Cyber intelligence sharing overlooked by UK organisations

Anomali has released the findings of its second annual Ponemon Institute study, revealing that organisations are still not actioning or sharing threat intelligence adequately, leaving them lagging behind cyber attackers.

  • 7 years ago Posted in
A third (33%) of UK organisations are not sharing information externally at all and 31% have no plans to join an industry sharing group. This is in stark contrast to cybercriminal communities who often share strategies and tools on Darknet marketplaces and underground forums.
 
“The Value of Threat Intelligence: The Second Annual Study of North American and United Kingdom Companies”, surveyed over 1,000 IT and security practitioners (443 UK), also found that a lack of expertise in threat intelligence (56%) and fear of revealing signs of a breach (51%) were holding UK organisations back from sharing. This is despite the availability of sector-based Information Sharing and Analysis Centers (ISACs), which enable businesses to share information in trusted communities to increase knowledge of physical and cyber security threats. Even for organisations that are currently involved in an ISAC, over a quarter (28%) just receive community intelligence and do not contribute.

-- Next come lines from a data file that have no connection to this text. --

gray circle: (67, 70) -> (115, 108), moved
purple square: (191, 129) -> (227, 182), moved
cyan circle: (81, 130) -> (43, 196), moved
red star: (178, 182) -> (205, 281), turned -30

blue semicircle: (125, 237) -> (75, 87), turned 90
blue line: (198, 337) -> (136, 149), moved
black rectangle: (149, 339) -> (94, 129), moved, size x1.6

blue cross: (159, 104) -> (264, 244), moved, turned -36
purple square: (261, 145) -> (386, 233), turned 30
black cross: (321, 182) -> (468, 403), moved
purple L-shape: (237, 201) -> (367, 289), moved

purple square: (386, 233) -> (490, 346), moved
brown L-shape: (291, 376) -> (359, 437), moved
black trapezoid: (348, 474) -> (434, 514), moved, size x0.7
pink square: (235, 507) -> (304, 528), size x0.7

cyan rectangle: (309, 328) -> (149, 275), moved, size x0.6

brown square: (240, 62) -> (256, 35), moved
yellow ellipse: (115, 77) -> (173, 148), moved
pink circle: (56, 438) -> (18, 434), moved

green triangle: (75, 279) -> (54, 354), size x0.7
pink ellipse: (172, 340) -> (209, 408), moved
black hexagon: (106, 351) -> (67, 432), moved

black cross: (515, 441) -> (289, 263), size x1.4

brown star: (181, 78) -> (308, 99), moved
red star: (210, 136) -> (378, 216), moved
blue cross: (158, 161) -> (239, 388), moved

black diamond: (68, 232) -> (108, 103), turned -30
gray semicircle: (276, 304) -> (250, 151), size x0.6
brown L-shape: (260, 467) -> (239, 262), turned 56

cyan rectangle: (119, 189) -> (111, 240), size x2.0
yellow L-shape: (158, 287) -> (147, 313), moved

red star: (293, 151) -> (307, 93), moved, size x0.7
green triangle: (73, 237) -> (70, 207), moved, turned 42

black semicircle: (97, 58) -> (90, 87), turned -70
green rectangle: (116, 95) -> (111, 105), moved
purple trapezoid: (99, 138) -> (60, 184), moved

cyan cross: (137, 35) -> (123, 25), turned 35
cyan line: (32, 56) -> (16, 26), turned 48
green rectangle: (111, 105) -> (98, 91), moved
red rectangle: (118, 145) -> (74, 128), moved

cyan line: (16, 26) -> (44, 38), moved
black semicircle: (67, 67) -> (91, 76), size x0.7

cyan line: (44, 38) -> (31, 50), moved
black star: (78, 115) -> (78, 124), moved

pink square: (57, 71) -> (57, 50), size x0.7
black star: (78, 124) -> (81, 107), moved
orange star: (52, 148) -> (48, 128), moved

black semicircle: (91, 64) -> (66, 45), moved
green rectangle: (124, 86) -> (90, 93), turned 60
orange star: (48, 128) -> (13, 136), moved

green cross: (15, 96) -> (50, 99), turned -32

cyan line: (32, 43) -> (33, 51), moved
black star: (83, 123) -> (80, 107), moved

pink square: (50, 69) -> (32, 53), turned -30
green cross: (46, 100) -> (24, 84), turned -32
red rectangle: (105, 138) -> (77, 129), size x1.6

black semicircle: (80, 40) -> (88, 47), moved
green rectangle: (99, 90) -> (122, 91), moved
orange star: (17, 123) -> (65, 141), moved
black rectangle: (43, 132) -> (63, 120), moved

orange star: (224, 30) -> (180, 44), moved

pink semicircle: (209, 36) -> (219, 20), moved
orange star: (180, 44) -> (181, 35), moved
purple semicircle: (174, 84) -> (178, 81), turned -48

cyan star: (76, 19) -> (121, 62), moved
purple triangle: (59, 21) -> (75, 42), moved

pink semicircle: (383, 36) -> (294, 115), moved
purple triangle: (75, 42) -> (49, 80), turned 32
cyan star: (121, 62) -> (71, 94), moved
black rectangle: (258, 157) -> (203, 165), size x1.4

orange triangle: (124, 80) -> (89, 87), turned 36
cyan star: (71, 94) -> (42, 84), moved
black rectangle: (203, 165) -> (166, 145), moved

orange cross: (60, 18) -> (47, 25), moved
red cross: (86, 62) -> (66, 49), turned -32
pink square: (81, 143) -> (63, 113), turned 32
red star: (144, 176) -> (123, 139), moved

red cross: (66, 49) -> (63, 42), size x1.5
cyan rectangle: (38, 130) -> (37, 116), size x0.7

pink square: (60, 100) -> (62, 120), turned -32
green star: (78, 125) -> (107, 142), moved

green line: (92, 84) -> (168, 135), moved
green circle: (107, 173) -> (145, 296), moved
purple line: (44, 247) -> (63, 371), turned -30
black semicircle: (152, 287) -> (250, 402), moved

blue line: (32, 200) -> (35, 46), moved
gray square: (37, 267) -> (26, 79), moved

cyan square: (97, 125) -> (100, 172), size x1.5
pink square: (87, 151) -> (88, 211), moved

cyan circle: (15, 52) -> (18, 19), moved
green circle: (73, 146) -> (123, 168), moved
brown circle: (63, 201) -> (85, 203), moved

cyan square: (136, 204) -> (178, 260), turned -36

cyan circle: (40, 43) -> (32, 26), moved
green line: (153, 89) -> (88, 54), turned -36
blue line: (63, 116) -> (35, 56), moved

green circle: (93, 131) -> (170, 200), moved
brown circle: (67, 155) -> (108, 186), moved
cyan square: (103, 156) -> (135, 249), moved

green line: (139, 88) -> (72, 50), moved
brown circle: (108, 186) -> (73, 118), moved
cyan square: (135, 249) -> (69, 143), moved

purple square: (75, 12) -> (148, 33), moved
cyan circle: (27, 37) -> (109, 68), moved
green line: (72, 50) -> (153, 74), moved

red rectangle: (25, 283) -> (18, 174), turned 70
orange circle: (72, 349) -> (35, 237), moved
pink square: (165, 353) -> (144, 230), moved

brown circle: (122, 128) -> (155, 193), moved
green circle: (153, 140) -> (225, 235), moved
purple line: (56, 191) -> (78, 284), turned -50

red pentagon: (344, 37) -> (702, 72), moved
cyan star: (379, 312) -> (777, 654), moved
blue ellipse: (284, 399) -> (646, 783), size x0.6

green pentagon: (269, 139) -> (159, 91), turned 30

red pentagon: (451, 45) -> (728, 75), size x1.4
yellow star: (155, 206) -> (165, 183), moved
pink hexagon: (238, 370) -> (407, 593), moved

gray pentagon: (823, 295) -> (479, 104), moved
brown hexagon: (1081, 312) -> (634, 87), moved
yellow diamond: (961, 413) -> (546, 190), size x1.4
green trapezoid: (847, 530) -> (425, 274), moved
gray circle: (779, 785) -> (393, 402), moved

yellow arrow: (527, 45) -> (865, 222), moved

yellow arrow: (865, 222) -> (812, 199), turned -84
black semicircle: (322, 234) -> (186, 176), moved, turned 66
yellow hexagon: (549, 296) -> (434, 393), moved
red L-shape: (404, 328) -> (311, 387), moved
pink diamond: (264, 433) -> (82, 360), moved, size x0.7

“While we have seen that 86 percent of organisations believe threat intelligence is valuable to their security mission, it is clear there is still work to be done. Organisations must overcome their sharing concerns, fears of exposure, and train the entire business to understand and action upon malicious activity if they are to turn the tide on bad actors,” said Jamie Stone, VP EMEA at Anomali.
 
The study also uncovered a disparity between UK organisations and their US counterparts in intelligence sharing:
·         43% of US respondents are part of an ISAC, while just 33% of UK businesses are, showing a potential lag in cyber security maturity
·         35% UK organisations share intelligence with government associations, versus 26% US businesses, demonstrating a willingness to help with attribution of cyber attacks
·         The US is much more concerned about liability 28% versus 16% UK organisations, but depending on the legal framework in place that facilitates intelligence sharing, ample protections around disclosure should already exist to ensure protection
 
“Sharing of intelligence improves visibility for better data analysis, delivers stronger defences that are optimised against observed and perceived threats, and coordinates intelligence collection and analysis. Pushing out cyber attack details quickly could mean the difference in someone else being breached and being able to stop it quickly. As well as faster answers to incident response challenges thanks to the additional resources, adding skills and expertise to the event,” continued Stone.
 
However, organisations still struggle to maximise the value of threat intelligence and feel that they are only moderately effective in tapping into intelligence to combat cyber threats. Voluminous data continues to be an issue, with 70% overwhelmed and unable to extract actionable intelligence. Other top reasons for threat intelligence ineffectiveness include:
·         Lack of staff expertise (69 percent of respondents)
·         Lack of ownership (52 percent of respondents)
·         Lack of suitable technologies (44 percent of respondents)
 
In order to maximise the effectiveness of threat intelligence, organisations must identify a variety of resources and techniques to help. Threat feeds themselves are not intelligence and not everything will be relevant to an organisation, therefore applying contextual details must be prioritised where possible. Businesses must understand their own environment, the attacks they and their peers see, and extrapolate meaning from the data available. To aid in this, a threat intelligence platform (TIP) automates these processes, easily integrates into existing security stacks, weeds out false positives, adds context, and brings the most important observed threats in an organisation’s environment to the foreground.
 
From NotPetya to the Equifax breach, cybersecurity threats and attacks routinely making the front page. Organisations need rapid access to contextual and actionable threat intelligence to detect any malicious activity in their networks,” added Stone. “Organisations must be able to quickly pinpoint active threats and mitigate them before material damage occurs. This requires a platform that is able to prioritise threat data, operationalise insights, and facilitate the sharing of intelligence.”